We in 208 mother–infant pairs found that on the third day postpartum the mean BM Na+ concentration was 23·05 (sd 1·10) mmol/l, and the mean DBMI was 202 (sd 68·9) g/d. The BM Na+ concentration was inversely related to infants' DBMI, and decreased, by a mean of 0·997, for every unitary increase of DBMI. The mean infants' Na+ intake was, respectively, 4·36 (sd 0·22) mmol/d and 1·36 (sd 0·07) mmol/kg per d. Na+ intake was directly related to infants' DBMI and not to BM Na+ concentration. Moreover, we found that only infants' DBMI presents a relationship with infant weight loss.
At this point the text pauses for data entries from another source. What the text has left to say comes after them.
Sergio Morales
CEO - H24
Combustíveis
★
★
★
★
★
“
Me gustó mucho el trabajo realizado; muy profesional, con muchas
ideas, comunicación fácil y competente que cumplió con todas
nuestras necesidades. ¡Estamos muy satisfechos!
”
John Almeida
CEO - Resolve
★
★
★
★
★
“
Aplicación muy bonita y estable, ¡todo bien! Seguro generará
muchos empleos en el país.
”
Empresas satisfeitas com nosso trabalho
The present data confirm that high BM Na+ concentration is only a marker of suboptimal lactogenesis, which can be determined by a delay in the onset of lactogenesis or secondary to poor breast-feeding technique. Moreover, our finding that infants' DBMI is inversely related to BM Na+ concentration and positively related to infants' Na+ intake, for the first time, demonstrates that when lactogenesis is suboptimal, BM Na+ concentration is higher, but infants' Na+ intake is lower. These data support the hypothesis that, in breast-feeding infants, hypernatraemic dehydration, when it occurs, probably is the direct result of low feeding and not of increased BM Na+ concentration (Rand & Kolberg, Reference Rand and Kolberg2001; Richmond, Reference Richmond2003).
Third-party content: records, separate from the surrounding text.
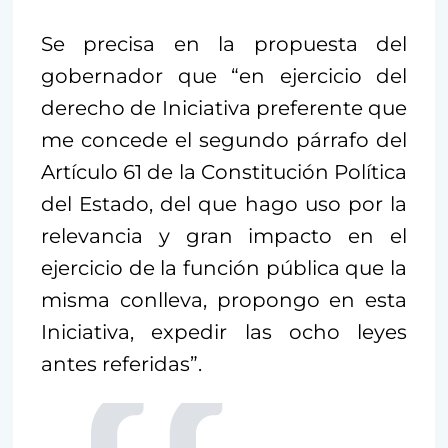
Se precisa en la propuesta del
gobernador que “en ejercicio del
derecho de Iniciativa preferente que
me concede el segundo párrafo del
Artículo 61 de la Constitución Política
del Estado, del que hago uso por la
relevancia y gran impacto en el
ejercicio de la función pública que la
misma conlleva, propongo en esta
Iniciativa, expedir las ocho leyes
antes referidas”.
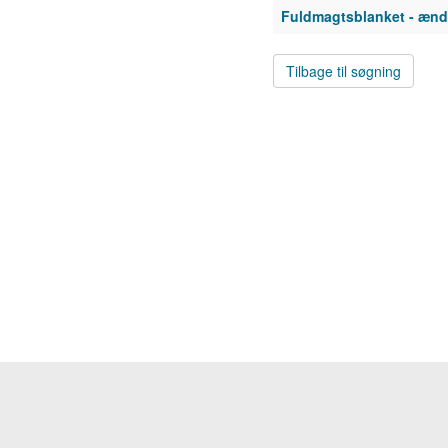
Fuldmagtsblanket - ændr
Tilbage til søgning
In conclusion, the present data clearly confirm that, in the assessment of breast-feeding, a high concentration of BM Na+ concentration may be predictive of impending lactation failure but it is not an indication to interrupt breast-feeding. Moreover, the data suggest that for the clinical assessment of breast-feeding, evaluation of milk intake, for its ease and reliability, remains the best method.